“I believe the message I could share with the Haitian people is that they must learn to say, `STOP! That’s enough. We won’t accept this anymore.’ And start claiming and defending their rights.”
“We cannot continue to live without hope.”
These are some of the concluding messages from a film, Resilient Hearts/ Kè Vanyan/ Cœurs vaillants, a documentary of the January 12, 2010 earthquake that devastated Haiti, as much in `reconstruction’ as in the event itself. For thirty five seconds, the earth shook, opened, and then a world collapsed. Thousands of people killed, thousands of thousands of people injured, maimed, displaced, traumatized. And in some ways, that wasn’t the worst of it.
The earthquake didn’t take peoples’ rights. Goudou Goudou, as the event is known, didn’t remove hope. That grand theft was committed by something called the international community.
Three years ago, many watched as women organized, in the camps, in the streets, in the countryside. Women like Jocie Philistin and Earamithe Delva, the women of KOFAVIV, Komisyon Fanm Viktim pou Viktim, the Commission of Women Victims for Victims, took their experiences from the past and applied them to the present and future. They organized. Two years ago, many watched as women continued to organize. For example, in the Morne Lazarre section of Pétion-Ville, Réa Dol continued to organize the SOPUDEP school.
KOFAVIV and SOPUDEP continue, the women continue to organize. They continue building community and building strength, and they continue to blow the whistle on sexual violence, to insist on the importance of their own autonomy and well being, as the gears of so-called reconstruction try to grind their self-respect into so much dust.
And today, after so many billions of dollar of so-called `foreign aid’, Haitians ask, “For whom are we rebuilding the country?” Massive resort development construction in previously protected agricultural zones? Palaces for a few and seemingly permanent refugee camps for many? Begging on the streets? What does rebuilding a nation mean?

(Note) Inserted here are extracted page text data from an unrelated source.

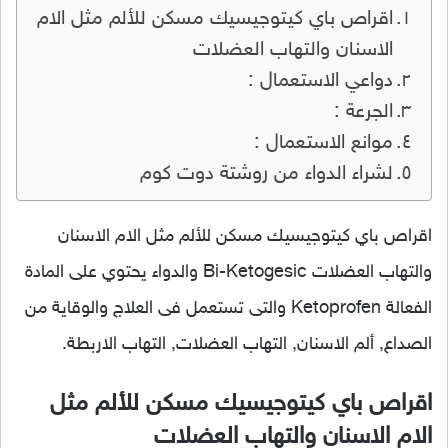
اقراص باي كيتوجيسيك مسكن للألم مثل الام
الاسنان والتهاب العضلات
دواعي الاستعمال :
الجرعة :
موانع الاستعمال :
لشراء الدواء من روشتة دوت كوم
اقراص باي كيتوجيسيك مسكن للألم مثل الام الاسنان
والتهاب العضلات Bi-Ketogesic والدواء يحتوي على المادة
الفعالة Ketoprofen والتى تستعمل فى العلاج والوقاية من
الصداع, ألم الاسنان, التهاب العضلات, التهاب الاربطة.
اقراص باي كيتوجيسيك مسكن للألم مثل
الام الاسنان والتهاب العضلات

And they answer, in varying ways, “STOP! We can’t accept this anymore!” Women’s groups, community organizations, trade unions, farmers and farm workers and peasant organizations, LGBT groups, and others are connecting and organizing and not so much rebuilding as building anew. They are demanding and organizing for inclusion, democracy, and sustainability, and they are demanding more than token seats at the tables where decisions are made.
They are demanding dignity. When they demand permanent housing and clean water and safe spaces and decent work and more, it’s not because infrastructure is the end all and be all, but because to build anything, especially after having come through the fires, would be a betrayal of dignity and hope. Many in Haiti say that they must build life, not death. They must build cities and farmlands of life, not temples of death for many so that a few might live richly. The story of Haiti’s reconstruction continues, day by day, and it’s a contested narrative. There is no grand triumph, neither of the will nor of capital. But the good news from Haiti is that the struggle continues. La lutte continue. Lit la ap kontinye. It’s five years already.